Talk of a sequel surfaced not long after the first movie. Donner fielded many pitches, including one from Astin and Feldman. “He was just waiting for the right story and unfortunately we lost him,” Green says. After Donner died, news broke last year that Potsy Ponciroli (Old Henry, Motor City) was writing a script for Warner Bros. and that Spielberg and Columbus (Gremlins) were officially on board as producers. “I was so excited, but that was over a year ago now and I haven’t heard anything since, so I’m starting to wonder,” Green says. “But fingers crossed.”

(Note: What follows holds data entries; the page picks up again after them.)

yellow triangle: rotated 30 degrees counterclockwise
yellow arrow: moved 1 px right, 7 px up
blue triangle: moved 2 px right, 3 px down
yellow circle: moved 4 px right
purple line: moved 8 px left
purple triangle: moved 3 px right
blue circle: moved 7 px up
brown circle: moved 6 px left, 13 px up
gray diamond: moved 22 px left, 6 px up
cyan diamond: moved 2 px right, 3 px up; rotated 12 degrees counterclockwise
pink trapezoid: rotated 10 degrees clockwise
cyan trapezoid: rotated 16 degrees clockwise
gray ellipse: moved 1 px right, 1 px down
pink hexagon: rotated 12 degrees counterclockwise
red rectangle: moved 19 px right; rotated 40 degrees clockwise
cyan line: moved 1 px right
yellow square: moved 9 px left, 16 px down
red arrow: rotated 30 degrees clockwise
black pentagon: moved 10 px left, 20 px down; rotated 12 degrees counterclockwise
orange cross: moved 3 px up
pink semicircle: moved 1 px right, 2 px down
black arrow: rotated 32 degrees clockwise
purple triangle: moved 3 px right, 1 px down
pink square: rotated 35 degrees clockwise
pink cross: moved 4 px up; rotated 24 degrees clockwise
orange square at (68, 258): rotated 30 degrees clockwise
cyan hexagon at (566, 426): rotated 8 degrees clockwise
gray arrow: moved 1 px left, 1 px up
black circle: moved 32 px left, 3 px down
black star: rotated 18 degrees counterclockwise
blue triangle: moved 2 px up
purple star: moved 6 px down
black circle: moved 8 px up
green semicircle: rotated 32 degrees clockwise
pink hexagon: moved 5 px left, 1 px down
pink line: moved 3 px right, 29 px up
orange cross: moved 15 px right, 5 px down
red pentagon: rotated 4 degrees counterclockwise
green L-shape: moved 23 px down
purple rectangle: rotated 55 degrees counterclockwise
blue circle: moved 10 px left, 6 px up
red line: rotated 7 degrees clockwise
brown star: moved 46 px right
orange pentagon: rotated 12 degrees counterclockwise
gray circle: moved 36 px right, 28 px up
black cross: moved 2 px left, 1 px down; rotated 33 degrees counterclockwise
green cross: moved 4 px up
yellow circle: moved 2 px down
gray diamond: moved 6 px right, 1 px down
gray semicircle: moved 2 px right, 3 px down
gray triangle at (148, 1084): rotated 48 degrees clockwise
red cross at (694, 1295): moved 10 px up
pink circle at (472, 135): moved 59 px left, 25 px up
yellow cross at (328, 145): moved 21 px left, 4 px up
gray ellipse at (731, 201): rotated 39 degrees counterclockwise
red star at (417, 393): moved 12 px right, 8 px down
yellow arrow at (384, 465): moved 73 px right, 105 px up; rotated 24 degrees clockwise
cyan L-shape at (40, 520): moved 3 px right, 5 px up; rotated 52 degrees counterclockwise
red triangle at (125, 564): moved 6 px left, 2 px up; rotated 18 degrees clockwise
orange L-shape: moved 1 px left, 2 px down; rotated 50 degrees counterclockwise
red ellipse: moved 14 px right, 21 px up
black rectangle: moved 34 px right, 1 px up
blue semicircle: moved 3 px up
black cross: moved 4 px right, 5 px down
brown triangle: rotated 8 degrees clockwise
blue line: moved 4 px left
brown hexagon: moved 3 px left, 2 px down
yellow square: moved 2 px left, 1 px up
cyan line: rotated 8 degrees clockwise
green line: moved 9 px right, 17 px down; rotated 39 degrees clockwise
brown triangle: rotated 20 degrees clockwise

Ke Huy Quan, who played gadget whiz Data, won an Oscar in 2023 for Everything Everywhere All at Once (Cohen, who played Chunk, is an entertainment lawyer who worked on Quan’s deal to be in that film). Columbus, the original Goonies screenwriter, was with Green and the cast at Quan’s February 2025 hand and footprint ceremony at TCL Chinese Theatre. He gave an update on the sequel.

“He was telling us about it and he was giving us some details about the characters and things like that. And at that point, we were like ‘oh my gosh, this is really happening,’” Green says. “Now we’re a full year and a month later, and I have not heard anything more. I hope it happens. I just hope it happens soon.”